49 Die Auslagen der belgischen, der deutschen und der französischen Regierung sowie der Regierung des Vereinigten Königreichs und der Kommission der Europäischen Gemeinschaften, die vor dem Gerichtshof Erklärungen abgegeben haben, sind nicht erstattungsfähig. Für die Parteien des Ausgangsverfahrens ist das Verfahren ein Zwischenstreit in dem bei dem vorlegenden Gericht anhängigen Rechtsstreit; die Kostenentscheidung ist daher Sache dieses Gerichts.

Tenor:

Aus diesen Gründen

hat

DER GERICHTSHOF

(Sechste Kammer)

auf die ihm von der Cour du travail Brüssel mit Urteil vom 11. Mai 1998 vorgelegten Fragen für Recht erkannt:

1. Ein Familienangehöriger eines Wanderarbeitnehmers marokkanischer Staatsangehörigkeit, der die Staatsangehörigkeit des Aufnahmemitgliedstaats erwirbt, bevor der Familienangehörige beginnt, mit ihm in dem betreffenden Mitgliedstaat zusammenzuleben, und bevor er nach den Rechtsvorschriften dieses Staates eine Leistung der sozialen Sicherheit beantragt, kann sich nicht gestützt auf Artikel 41 Absatz 1 des am 27. April 1976 in Rabat unterzeichneten Kooperationsabkommens zwischen der Europäischen Wirtschaftsgemeinschaft und dem Königreich Marokko, im Namen der Gemeinschaft genehmigt durch die Verordnung (EWG) Nr. 2211/78 des Rates vom 26. September 1978 (ABl. L 264, S. 1), auf die marokkanische Staatsangehörigkeit dieses Arbeitnehmers berufen, um in den Genuß des in dieser Vorschrift aufgestellten Grundsatzes der Gleichbehandlung im Bereich der sozialen Sicherheit zu kommen.

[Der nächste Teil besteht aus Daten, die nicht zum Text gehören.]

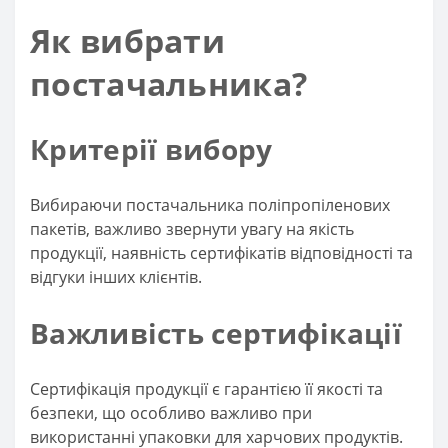
Як вибрати
постачальника?
Критерії вибору
Вибираючи постачальника поліпропіленових
пакетів, важливо звернути увагу на якість
продукції, наявність сертифікатів відповідності та
відгуки інших клієнтів.
Важливість сертифікації
Сертифікація продукції є гарантією її якості та
безпеки, що особливо важливо при
використанні упаковки для харчових продуктів.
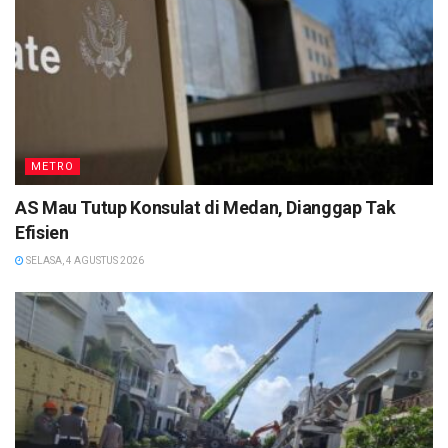
METRO
AS Mau Tutup Konsulat di Medan, Dianggap Tak
Efisien
SELASA, 4 AGUSTUS 2026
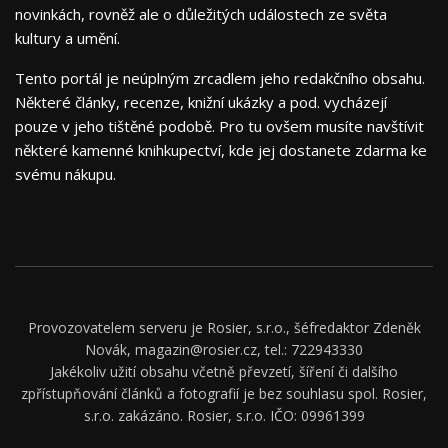
novinkách, rovněž ale o důležitých událostech ze světa
kultury a umění.
Tento portál je neúplným zrcadlem jeho redakčního obsahu.
Některé články, recenze, knižní ukázky a pod. vycházejí
pouze v jeho tištěné podobě. Pro tu ovšem musíte navštívit
některé kamenné knihkupectví, kde jej dostanete zdarma ke
svému nákupu.
Provozovatelem serveru je Rosier, s.r.o., šéfredaktor Zdeněk
Novák, magazin@rosier.cz, tel.: 722943330
Jakékoliv užití obsahu včetně převzetí, šíření či dalšího
zpřístupňování článků a fotografií je bez souhlasu spol. Rosier,
s.r.o. zakázáno. Rosier, s.r.o. IČO: 09961399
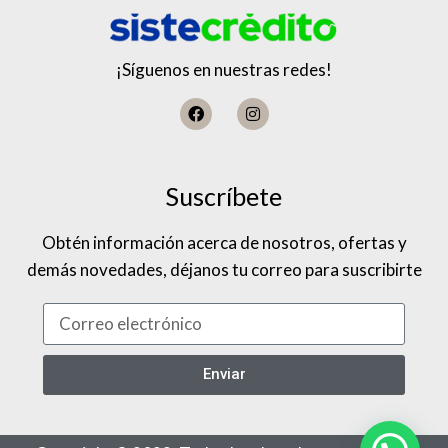
¡Síguenos en nuestras redes!
Suscríbete
Obtén información acerca de nosotros, ofertas y
demás novedades, déjanos tu correo para suscribirte
Enviar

Ein solcher Familienangehöriger eines marokkanischen Wanderarbeitnehmers könnte sich, wenn dieser auch die Staatsangehörigkeit des Aufnahmemitgliedstaats besitzt, zum Zweck der Anwendung des Artikels 41 Absatz 1 des Abkommens auf die marokkanische Staatsangehörigkeit des Arbeitnehmers nur gemäß dem Recht des betreffenden Mitgliedstaats berufen, dessen Auslegung und Anwendung aber allein Sache des nationalen Gerichts im Rahmen des bei ihm anhängigen Rechtsstreits ist.

2. Der Begriff "Familienangehöriger" des marokkanischen Arbeitnehmers im Sinne von Artikel 41 Absatz 1 des Abkommens erstreckt sich auf die Verwandten in aufsteigender Linie des Wanderarbeitnehmers und seines Ehegatten, die mit dem Arbeitnehmer im Aufnahmemitgliedstaat zusammenleben.